● **WHAT YOU WILL DO**
Would you please copy all of the data exactly, skipping the images?

(Document layout detection data)
= = =

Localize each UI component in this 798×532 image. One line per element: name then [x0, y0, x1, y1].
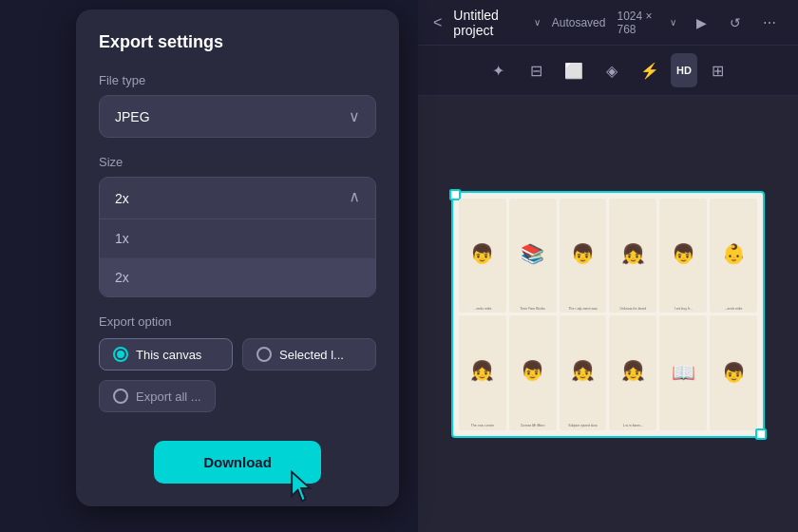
card-3: 👦 The r-alp-ment was	[560, 199, 607, 314]
radio-export-all[interactable]: Export all ...	[99, 380, 216, 412]
size-current-value: 2x	[115, 191, 129, 206]
card-12: 👦	[710, 315, 757, 430]
card-figure-1: 👦	[461, 200, 504, 307]
card-figure-2: 📚	[511, 200, 555, 307]
card-label-6: ...ands mike	[725, 307, 743, 311]
card-figure-11: 📖	[661, 317, 705, 428]
cursor-icon	[285, 470, 319, 504]
toolbar: ✦ ⊟ ⬜ ◈ ⚡ HD ⊞	[418, 46, 798, 96]
card-2: 📚 Teen Fam Books	[509, 199, 557, 314]
rotate-button[interactable]: ↺	[722, 10, 749, 36]
file-type-select[interactable]: JPEG ∨	[99, 95, 376, 138]
top-bar-actions: ▶ ↺ ⋯	[688, 10, 783, 36]
size-section: Size 2x ∨ 1x 2x	[99, 155, 376, 297]
project-chevron-icon: ∨	[534, 17, 541, 28]
card-5: 👦 I cnt buy fr...	[659, 199, 707, 314]
size-dropdown[interactable]: 2x ∨ 1x 2x	[99, 177, 376, 297]
export-option-section: Export option This canvas Selected l... …	[99, 314, 376, 412]
card-6: 👶 ...ands mike	[710, 199, 757, 314]
export-option-label: Export option	[99, 314, 376, 329]
card-1: 👦 ...ends mike	[459, 199, 506, 314]
autosaved-status: Autosaved	[552, 16, 606, 29]
chevron-up-icon: ∨	[349, 189, 360, 207]
card-figure-3: 👦	[561, 200, 605, 307]
card-9: 👧 Subjam njared slow	[560, 315, 607, 430]
file-type-label: File type	[99, 73, 376, 87]
canvas-content: 👦 ...ends mike 📚 Teen Fam Books 👦 The r-…	[451, 191, 765, 438]
canvas-size: 1024 × 768 ∨	[617, 10, 676, 36]
project-name: Untitled project ∨	[453, 8, 540, 38]
size-option-1x[interactable]: 1x	[100, 219, 375, 258]
card-label-3: The r-alp-ment was	[568, 307, 597, 311]
card-7: 👧 The one-r-enter	[459, 315, 506, 430]
radio-selected[interactable]: Selected l...	[242, 338, 376, 370]
size-header[interactable]: 2x ∨	[100, 178, 375, 219]
more-button[interactable]: ⋯	[756, 10, 783, 36]
radio-circle-export-all	[113, 389, 128, 404]
chevron-down-icon: ∨	[349, 107, 360, 125]
card-figure-8: 👦	[511, 317, 555, 424]
card-label-9: Subjam njared slow	[568, 424, 598, 428]
play-button[interactable]: ▶	[688, 10, 714, 36]
card-label-2: Teen Fam Books	[521, 307, 545, 311]
radio-this-canvas[interactable]: This canvas	[99, 338, 233, 370]
grid-tool-button[interactable]: ⊞	[701, 53, 735, 87]
card-4: 👧 Unknow-for-laned	[609, 199, 656, 314]
card-11: 📖	[659, 315, 707, 430]
canvas-area: < Untitled project ∨ Autosaved 1024 × 76…	[418, 0, 798, 532]
radio-selected-label: Selected l...	[279, 348, 344, 362]
radio-circle-this-canvas	[113, 347, 128, 362]
radio-circle-selected	[256, 347, 272, 362]
card-figure-10: 👧	[611, 317, 655, 424]
magic-tool-button[interactable]: ✦	[481, 53, 515, 87]
card-label-4: Unknow-for-laned	[620, 307, 647, 311]
panel-title: Export settings	[99, 32, 376, 52]
export-radio-group: This canvas Selected l...	[99, 338, 376, 370]
radio-export-all-label: Export all ...	[136, 390, 201, 404]
card-label-10: L w in liame...	[623, 424, 643, 428]
card-figure-12: 👦	[712, 317, 755, 428]
card-figure-6: 👶	[712, 200, 755, 307]
export-panel: Export settings File type JPEG ∨ Size 2x…	[76, 10, 399, 506]
file-type-value: JPEG	[115, 109, 150, 124]
eraser-tool-button[interactable]: ◈	[595, 53, 629, 87]
card-figure-9: 👧	[561, 317, 605, 424]
svg-marker-0	[292, 472, 310, 502]
card-label-7: The one-r-enter	[471, 424, 494, 428]
copy-tool-button[interactable]: ⊟	[519, 53, 553, 87]
pen-tool-button[interactable]: ⚡	[633, 53, 667, 87]
card-8: 👦 Gomez Mr Mern	[509, 315, 557, 430]
card-figure-7: 👧	[461, 317, 504, 424]
card-figure-4: 👧	[611, 200, 655, 307]
size-label: Size	[99, 155, 376, 169]
size-option-2x[interactable]: 2x	[100, 258, 375, 296]
back-arrow-icon[interactable]: <	[433, 14, 442, 31]
top-bar: < Untitled project ∨ Autosaved 1024 × 76…	[418, 0, 798, 46]
frame-tool-button[interactable]: ⬜	[557, 53, 591, 87]
canvas-main: 👦 ...ends mike 📚 Teen Fam Books 👦 The r-…	[418, 96, 798, 532]
radio-this-canvas-label: This canvas	[136, 348, 201, 362]
download-label: Download	[203, 454, 272, 470]
card-label-1: ...ends mike	[473, 307, 491, 311]
card-figure-5: 👦	[661, 200, 705, 307]
card-label-5: I cnt buy fr...	[674, 307, 693, 311]
card-label-8: Gomez Mr Mern	[521, 424, 544, 428]
card-10: 👧 L w in liame...	[609, 315, 656, 430]
hd-button[interactable]: HD	[671, 53, 697, 87]
size-chevron-icon: ∨	[670, 17, 676, 28]
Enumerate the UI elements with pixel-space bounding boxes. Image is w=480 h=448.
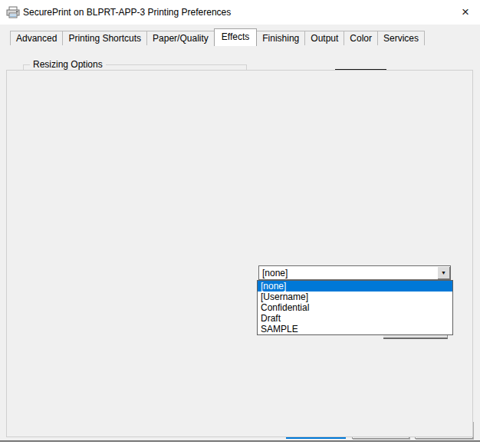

= = =

● **SOLUTION TO THIS PROBLEM**
Localize each UI component in this 798×532 image. One line per element: name then [x0, y0, x1, y1].
card-3: 👦 The r-alp-ment was	[560, 199, 607, 314]
radio-export-all[interactable]: Export all ...	[99, 380, 216, 412]
size-current-value: 2x	[115, 191, 129, 206]
card-12: 👦	[710, 315, 757, 430]
card-figure-1: 👦	[461, 200, 504, 307]
card-figure-2: 📚	[511, 200, 555, 307]
card-label-6: ...ands mike	[725, 307, 743, 311]
card-figure-11: 📖	[661, 317, 705, 428]
cursor-icon	[285, 470, 319, 504]
toolbar: ✦ ⊟ ⬜ ◈ ⚡ HD ⊞	[418, 46, 798, 96]
card-2: 📚 Teen Fam Books	[509, 199, 557, 314]
rotate-button[interactable]: ↺	[722, 10, 749, 36]
file-type-select[interactable]: JPEG ∨	[99, 95, 376, 138]
top-bar-actions: ▶ ↺ ⋯	[688, 10, 783, 36]
size-section: Size 2x ∨ 1x 2x	[99, 155, 376, 297]
project-chevron-icon: ∨	[534, 17, 541, 28]
card-5: 👦 I cnt buy fr...	[659, 199, 707, 314]
size-dropdown[interactable]: 2x ∨ 1x 2x	[99, 177, 376, 297]
export-option-section: Export option This canvas Selected l... …	[99, 314, 376, 412]
card-6: 👶 ...ands mike	[710, 199, 757, 314]
export-option-label: Export option	[99, 314, 376, 329]
card-1: 👦 ...ends mike	[459, 199, 506, 314]
autosaved-status: Autosaved	[552, 16, 606, 29]
chevron-up-icon: ∨	[349, 189, 360, 207]
card-figure-3: 👦	[561, 200, 605, 307]
card-9: 👧 Subjam njared slow	[560, 315, 607, 430]
file-type-label: File type	[99, 73, 376, 87]
canvas-content: 👦 ...ends mike 📚 Teen Fam Books 👦 The r-…	[451, 191, 765, 438]
canvas-size: 1024 × 768 ∨	[617, 10, 676, 36]
project-name: Untitled project ∨	[453, 8, 540, 38]
size-option-1x[interactable]: 1x	[100, 219, 375, 258]
card-label-3: The r-alp-ment was	[568, 307, 597, 311]
card-7: 👧 The one-r-enter	[459, 315, 506, 430]
radio-selected[interactable]: Selected l...	[242, 338, 376, 370]
size-header[interactable]: 2x ∨	[100, 178, 375, 219]
more-button[interactable]: ⋯	[756, 10, 783, 36]
radio-circle-export-all	[113, 389, 128, 404]
chevron-down-icon: ∨	[349, 107, 360, 125]
card-figure-8: 👦	[511, 317, 555, 424]
card-label-9: Subjam njared slow	[568, 424, 598, 428]
play-button[interactable]: ▶	[688, 10, 714, 36]
card-label-2: Teen Fam Books	[521, 307, 545, 311]
radio-this-canvas[interactable]: This canvas	[99, 338, 233, 370]
grid-tool-button[interactable]: ⊞	[701, 53, 735, 87]
card-4: 👧 Unknow-for-laned	[609, 199, 656, 314]
card-11: 📖	[659, 315, 707, 430]
canvas-area: < Untitled project ∨ Autosaved 1024 × 76…	[418, 0, 798, 532]
radio-selected-label: Selected l...	[279, 348, 344, 362]
radio-circle-this-canvas	[113, 347, 128, 362]
radio-circle-selected	[256, 347, 272, 362]
card-figure-10: 👧	[611, 317, 655, 424]
magic-tool-button[interactable]: ✦	[481, 53, 515, 87]
card-label-4: Unknow-for-laned	[620, 307, 647, 311]
panel-title: Export settings	[99, 32, 376, 52]
export-radio-group: This canvas Selected l...	[99, 338, 376, 370]
radio-export-all-label: Export all ...	[136, 390, 201, 404]
card-label-10: L w in liame...	[623, 424, 643, 428]
card-figure-12: 👦	[712, 317, 755, 428]
card-figure-6: 👶	[712, 200, 755, 307]
export-panel: Export settings File type JPEG ∨ Size 2x…	[76, 10, 399, 506]
file-type-value: JPEG	[115, 109, 150, 124]
eraser-tool-button[interactable]: ◈	[595, 53, 629, 87]
card-figure-9: 👧	[561, 317, 605, 424]
svg-marker-0	[292, 472, 310, 502]
card-label-7: The one-r-enter	[471, 424, 494, 428]
copy-tool-button[interactable]: ⊟	[519, 53, 553, 87]
pen-tool-button[interactable]: ⚡	[633, 53, 667, 87]
card-8: 👦 Gomez Mr Mern	[509, 315, 557, 430]
card-figure-7: 👧	[461, 317, 504, 424]
card-figure-4: 👧	[611, 200, 655, 307]
size-label: Size	[99, 155, 376, 169]
size-option-2x[interactable]: 2x	[100, 258, 375, 296]
back-arrow-icon[interactable]: <	[433, 14, 442, 31]
top-bar: < Untitled project ∨ Autosaved 1024 × 76…	[418, 0, 798, 46]
frame-tool-button[interactable]: ⬜	[557, 53, 591, 87]
canvas-main: 👦 ...ends mike 📚 Teen Fam Books 👦 The r-…	[418, 96, 798, 532]
radio-this-canvas-label: This canvas	[136, 348, 201, 362]
download-label: Download	[203, 454, 272, 470]
card-label-1: ...ends mike	[473, 307, 491, 311]
card-figure-5: 👦	[661, 200, 705, 307]
card-label-5: I cnt buy fr...	[674, 307, 693, 311]
card-label-8: Gomez Mr Mern	[521, 424, 544, 428]
card-10: 👧 L w in liame...	[609, 315, 656, 430]
hd-button[interactable]: HD	[671, 53, 697, 87]
size-chevron-icon: ∨	[670, 17, 676, 28]
Enumerate the UI elements with pixel-space bounding boxes. Image is w=480 h=448.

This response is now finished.